(Stored data entries)
********

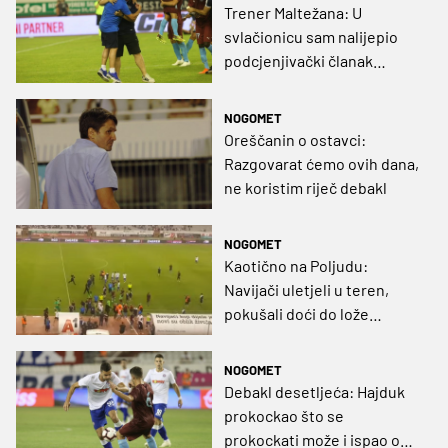
Trener Maltežana: U
svlačionicu sam nalijepio
podcjenjivački članak
hrvatskih medija
NOGOMET
Oreščanin o ostavci:
Razgovarat ćemo ovih dana,
ne koristim riječ debakl
NOGOMET
Kaotično na Poljudu:
Navijači uletjeli u teren,
pokušali doći do lože
(VIDEO)
NOGOMET
Debakl desetljeća: Hajduk
prokockao što se
prokockati može i ispao od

********

- _Instructions to follow_: Output the line containing "Debakl desetljeća: Hajduk" together with all later lines of the entries, exactly as written, through the final line.

- _Answer box_:
Debakl desetljeća: Hajduk
prokockao što se
prokockati može i ispao od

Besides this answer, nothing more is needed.